We're going Chinese today, ala Korean style. For lunch is tang bok bab (탕볶밥), which is a combo of fried rice and sweet sour pork.

The name itself is a combination of tang soo yuk (탕수육 - sweet sour pork) and bokeum bab (볶음밥 - fried rice). Combos like these are popular and on any typical chinese menu you'll find a combination of these 4 items:
- bokeum bab (볶음밥 - fried rice)
- tang soo yuk (탕수육 - sweet sour pork)
- jajang myeon (짜장면 - jajang noodles)
- jjam pong (짬뽕 - seafood noodles)

Needless to say, you don't necessarily have to order them in combination and can have each of these on its own. So instead of half and half, you get a full portion.

This is the tang bok bab. KRW6,500.

The side dishes are pretty standard as far as chinese takeouts go. You get the kimchi, yellow-coloured radish pickes, pungent large onions and a thick black gooey paste which tastes indescribably awesome. Anyone knows what sauce this is? My tastebuds sense some prawns/shrimp in it, but I could be horribly wrong. Do tell .....

The complimentary soup is a spicy cabbage soup. Tastes pretty much like what you'd find in a packet of Korean instant noodles.

The combo of fried rice and sweet sour pork.

The fried rice is simpe but delicious. It's got some minced pork, diced carrots, garlic, onions, eggs and seasoned with light soya sauce and sesame oil. It comes with spoonfuls of jajang sauce (that's the black sauce in the photo) and topped with sesame seeds and an omellette+carrots+cucumber+crabstick.

The sweet sour pork is universally well known by now. In Korea, they're not exactly "cheap food" by any standard and can cost between KRW10,000 to KRW20,000 per plate at most sit-down chinese restaurants.

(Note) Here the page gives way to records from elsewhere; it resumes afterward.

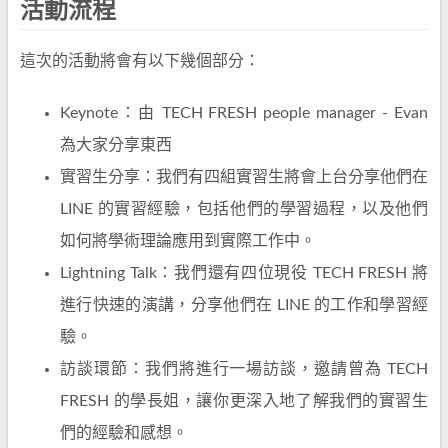
活動流程
這次的活動將會有以下幾個部分：
Keynote：由 TECH FRESH people manager - Evan
為大家分享東西
實習生分享：我們有四組實習生將會上台分享他們在
LINE 的實習經驗，包括他們的學習過程，以及他們
如何將學術理論應用到實際工作中。
Lightning Talk：我們還有四位現役 TECH FRESH 將
進行快速的演講，分享他們在 LINE 的工作和學習經
驗。
訪談環節：我們將進行一場訪談，邀請曾為 TECH
FRESH 的學長姐，讓你更深入地了解我們的實習生
們的經驗和感想。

Pork fillet strips are marinated, floured and then deep fried in hot oil and set aside. A sweet sour sauce made with tomato puree, vinegar, sugar, onions, carrots, cucumber and fungi mushroom and thickened with corn starch is then poured onto the pork strips.

I must admit that I've had better sweet sour pork than the ones I had today. The pork strips just weren't crispy enough and the sauce is somewhat bland and lacked the "oomph" needed. There was just no kick to it. I know Korea can do better as I've had some pretty awesome sweet sour pork in a couple of Seoul's restaurants. Maybe I'll try from elsewhere next time, hopefully with better results and blog it for you guys.

So concluding for today - fried rice nice sweet sour pork not so.